Auch wenn der japanische Markt nicht mehr so stark ist wie früher, ist er für viele Uhrenhersteller immer noch von Bedeutung. Insbesondere einige der kleineren Hersteller erzielen einen Großteil ihres Umsatzes auf dem japanischen Markt. Ab den 1960ern bis in die 1990er-Jahre hinein veranlassten japanische Händler die Hersteller, eine Vielzahl von Modellen in limitierter Auflage herauszubringen. Einige dieser Modelle sind von sehr hohem Wert. Lassen Sie mich die Einzigartigkeit des japanischen Marktes etwas erläutern.

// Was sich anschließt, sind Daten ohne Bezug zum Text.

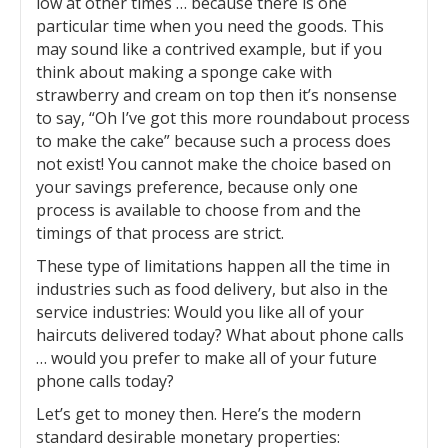
low at other times … because there is one
particular time when you need the goods. This
may sound like a contrived example, but if you
think about making a sponge cake with
strawberry and cream on top then it’s nonsense
to say, “Oh I’ve got this more roundabout process
to make the cake” because such a process does
not exist! You cannot make the choice based on
your savings preference, because only one
process is available to choose from and the
timings of that process are strict.
These type of limitations happen all the time in
industries such as food delivery, but also in the
service industries: Would you like all of your
haircuts delivered today? What about phone calls
… would you prefer to make all of your future
phone calls today?
Let’s get to money then. Here’s the modern
standard desirable monetary properties: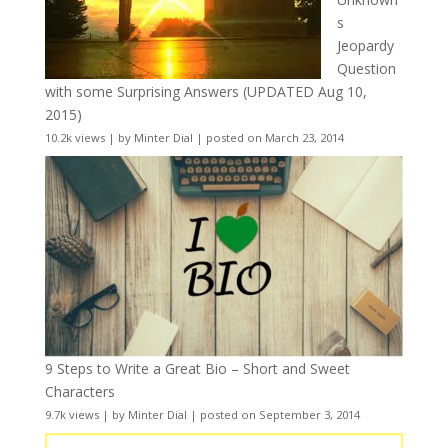
s
Jeopardy
Question
with some Surprising Answers (UPDATED Aug 10,
2015)
10.2k views
|
by
Minter Dial
|
posted on March 23, 2014
9 Steps to Write a Great Bio – Short and Sweet
Characters
9.7k views
|
by
Minter Dial
|
posted on September 3, 2014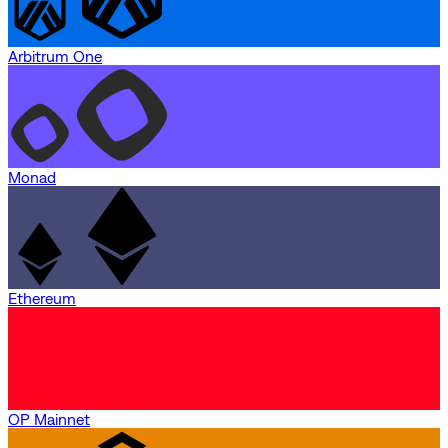
Arbitrum One
Monad
Ethereum
OP Mainnet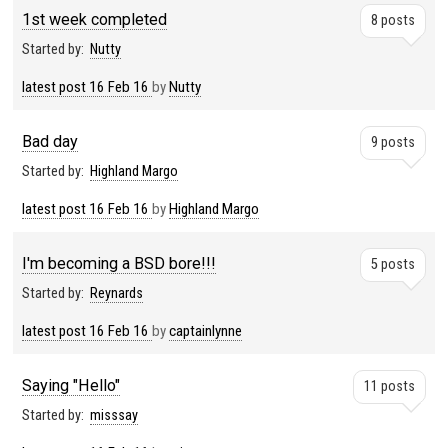
1st week completed
8 posts
Started by:
Nutty
latest post
16 Feb 16
by
Nutty
Bad day
9 posts
Started by:
Highland Margo
latest post
16 Feb 16
by
Highland Margo
I'm becoming a BSD bore!!!
5 posts
Started by:
Reynards
latest post
16 Feb 16
by
captainlynne
Saying "Hello"
11 posts
Started by:
misssay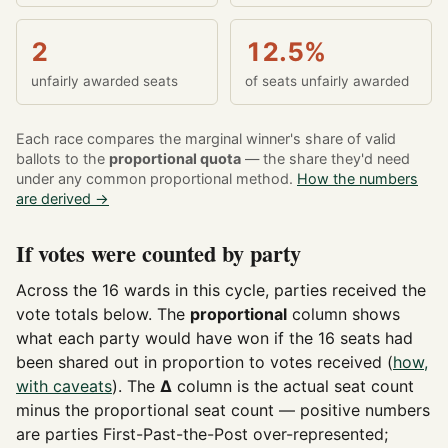
2
12.5%
unfairly awarded seats
of seats unfairly awarded
Each race compares the marginal winner's share of valid
ballots to the
proportional quota
— the share they'd need
under any common proportional method.
How the numbers
are derived →
If votes were counted by party
Across the 16 wards in this cycle, parties received the
vote totals below. The
proportional
column shows
what each party would have won if the 16 seats had
been shared out in proportion to votes received (
how,
with caveats
). The
Δ
column is the actual seat count
minus the proportional seat count — positive numbers
are parties First-Past-the-Post over-represented;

Eine große Besonderheit des japanischen Marktes ist das große Interesse für gebrauchte Uhren. Bis Ende der 1990er-Jahre war Japans Wirtschaftskraft sehr groß, und so sammelte man verschiedene Uhren aus aller Welt. Ab den 1980er-Jahren bis in die 1990er hinein waren vor allem Vintage-Uhren begehrt, hauptsächlich von Patek Philippeund Rolex. Während dieser Zeit waren die japanischen Käufer regelrecht verrückt danach, gut erhaltene Uhren aus dem Vintage-Bereich zu sammeln. Die Bubbleback von Rolex ist dafür ein gutes Beispiel. Auch wenn inzwischen viele dieser Uhren wieder zurück ins Ausland gegangen sind, kann man in Japan immer noch ziemlich gut erhaltene Einzelstücke finden.

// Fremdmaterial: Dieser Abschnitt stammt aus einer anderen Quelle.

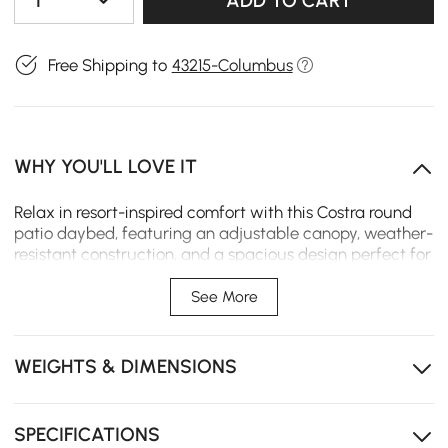
1
ADD TO CART
Free Shipping to
43215-Columbus
WHY YOU'LL LOVE IT
Relax in resort-inspired comfort with this Costra round
patio daybed, featuring an adjustable canopy, weather-
resistant construction, and a spacious design perfect for
outdoor lounging and entertaining.
See More
The adjustable canopy lets you effortlessly transition
between open-air sunshine and relaxing shade
throughout the day.
WEIGHTS & DIMENSIONS
Durable outdoor materials are designed to withstand
sun, moisture, and everyday outdoor use season after
season.
SPECIFICATIONS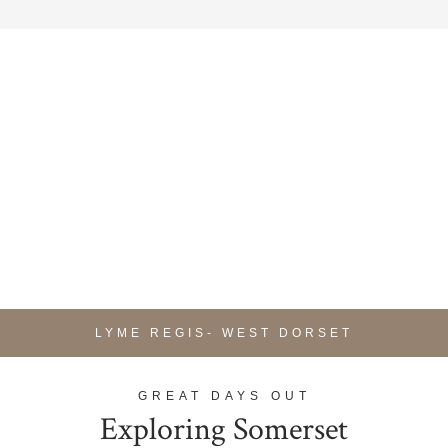
LYME REGIS- WEST DORSET
GREAT DAYS OUT
Exploring Somerset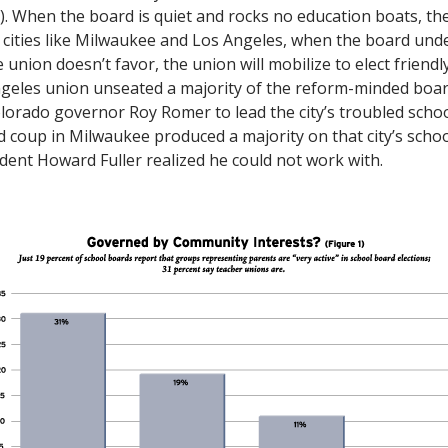
1). When the board is quiet and rocks no education boats, th
 cities like Milwaukee and Los Angeles, when the board und
 union doesn’t favor, the union will mobilize to elect friendl
ngeles union unseated a majority of the reform-minded boar
lorado governor Roy Romer to lead the city’s troubled schoo
ed coup in Milwaukee produced a majority on that city’s scho
ent Howard Fuller realized he could not work with.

Vintage Rolex Oyster Bubbleback, ref. 3725, ca. 1937
Vintage Rolex Oyster Bubbleback, Ref.3725, ca. 1937

Als 1989 die sogenannte „Luxussteuer“ abgeschafft wurde, fiel der Preis für im Ausland hergestellte Luxusuhren und die Uhrenliebhaber wandten sich neuen Uhren zu. Als Reaktion auf diesen Trend ließen die japanischen Händler verschiedene Modelle in limitierter Auflage herstellen. Zu den auffälligsten zählt unter anderem die Calatrava Ref.3796 mit Glasboden von Patek Philippe, von der es auch ein sehr seltenes Edelstahlmodell gibt. Ein weiteres Beispiel ist die Chambellan von Vacheron Constantin. Besonders erwähnenswert ist dabei das Modell mit dem Kaliber 1120. Bei dieser Uhr handelt es sich um ein einfaches Zwei-Zeiger-Modell mit Glasboden. Es sollte die Japaner wegen ihrer besonderen Vorliebe für Uhrwerke ansprechen und wird unter japanischen Uhrenliebhabern derzeit zu relativ hohen Preisen gehandelt. Erwähnenswert sind auch der IWC Doppelchronograph mit weißem Ziffernblatt sowie die Portugieser Chronograph Rattrapante mit Glasboden. Beide Modelle stellte die International Watch Company anlässlich ihres 130-jährigen Jubiläums vor.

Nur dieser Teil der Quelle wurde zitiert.